People who live in cold climates with less sunlight could be more likely to drink heavily, according to a study.
US research has established a possible link between average temperature, hours of sunlight and alcohol consumption.
Data from 193 countries provided evidence climate contributed to a higher incidence of binge drinking and liver disease.
A Scottish doctor is now calling for restrictions in alcohol advertising during winter months.
Senior author Ramon Bataller, associate director of the Pittsburgh Liver Research Centre, said: “This is the first study that systematically demonstrates that worldwide and in America, in colder areas and areas with less sun, you have more drinking and more alcoholic cirrhosis.”
‘Links to depression’
Alcohol is a vasodilator, relaxing blood vessels and increasing the flow of warm blood to the skin.
Drinking also is linked to depression, which tends to be more prevalent when sunlight is scarce.
The study, published online in the Hepatology journal, used data from the World Health Organisation (WHO) and the World Meteorological Organisation.
Dr Peter McCann, medical adviser to Castle Craig Hospital, a residential drug and alcohol rehabilitation clinic in the Scottish Borders, contributed to the report.
He said: “We now have new evidence that the weather, and in particular the temperature and amount of sunlight that we are exposed to, has a strong influence on how much alcohol we consume.

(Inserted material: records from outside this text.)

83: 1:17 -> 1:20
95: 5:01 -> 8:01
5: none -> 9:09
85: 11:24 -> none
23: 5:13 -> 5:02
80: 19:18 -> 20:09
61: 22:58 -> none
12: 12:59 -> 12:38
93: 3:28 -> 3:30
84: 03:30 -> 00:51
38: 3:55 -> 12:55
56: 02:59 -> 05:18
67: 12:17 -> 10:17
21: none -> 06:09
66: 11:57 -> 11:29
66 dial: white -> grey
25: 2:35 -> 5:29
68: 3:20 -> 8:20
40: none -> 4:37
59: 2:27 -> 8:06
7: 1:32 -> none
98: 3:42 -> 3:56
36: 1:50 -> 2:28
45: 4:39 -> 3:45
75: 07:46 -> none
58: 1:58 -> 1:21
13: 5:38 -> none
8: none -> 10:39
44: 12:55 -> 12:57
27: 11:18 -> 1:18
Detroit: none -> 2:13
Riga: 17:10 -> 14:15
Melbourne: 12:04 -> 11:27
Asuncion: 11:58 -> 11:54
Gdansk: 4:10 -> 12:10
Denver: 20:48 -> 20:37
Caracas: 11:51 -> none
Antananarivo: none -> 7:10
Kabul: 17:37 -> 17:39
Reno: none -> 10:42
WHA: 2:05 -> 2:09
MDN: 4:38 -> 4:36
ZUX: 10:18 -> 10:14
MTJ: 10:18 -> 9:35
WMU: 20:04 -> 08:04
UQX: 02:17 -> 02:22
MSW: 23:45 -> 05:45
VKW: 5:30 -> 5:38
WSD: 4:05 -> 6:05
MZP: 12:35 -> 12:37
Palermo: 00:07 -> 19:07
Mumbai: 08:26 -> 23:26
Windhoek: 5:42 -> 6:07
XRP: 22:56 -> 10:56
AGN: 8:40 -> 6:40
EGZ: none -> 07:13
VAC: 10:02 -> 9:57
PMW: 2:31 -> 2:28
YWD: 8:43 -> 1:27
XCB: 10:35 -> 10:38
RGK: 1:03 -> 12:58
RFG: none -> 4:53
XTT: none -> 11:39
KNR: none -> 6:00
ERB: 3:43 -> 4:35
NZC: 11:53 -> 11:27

“Furthermore this weather-related alcohol consumption is directly linked to our chances of developing the most dangerous form of liver disease – cirrhosis – which can ultimately end in liver failure and death.”
He added: “Stricter laws on alcohol pricing are surely justified when we consider the devastating combined effect of low sunlight and cheaper alcohol on consumption.
“Advertising laws should be addressed with restrictions during winter months strongly considered.”
Evidence of the climate link comes as the WHO presents new data on alcohol consumption in Europe at a summit in Edinburgh on Monday.
It says levels remain high and that almost half of the adult male population are at risk of both short and long-term health and social problems due to harmful drinking patterns.
One expert attending, Prof Jurgen Rehm from the Centre for Addiction and Mental Health, cast doubt on any link between temperature, light and alcohol consumption.
He told BBC Scotland that research in Europe had found the highest rates of alcohol consumption and harm in a central belt of countries such as Ireland, the UK, Germany and Poland.
Lower alcohol use was found in countries to the north – such as Norway, Sweden and Finland – and further south in places like Italy, Malta and Greece.
He said: “Basically, we have found within Europe that this correlation that has been found in another study globally, plays no role.”
Earlier this year, legislation on minimum pricing for alcohol came into force in Scotland in a bid to tackle problem drinking.
Prof Rehm added: “Frankly, Scotland is the envy now of a lot of public health organisations, of a lot of politicians.
“It is so important that we have a country with minimum pricing that is not far away.”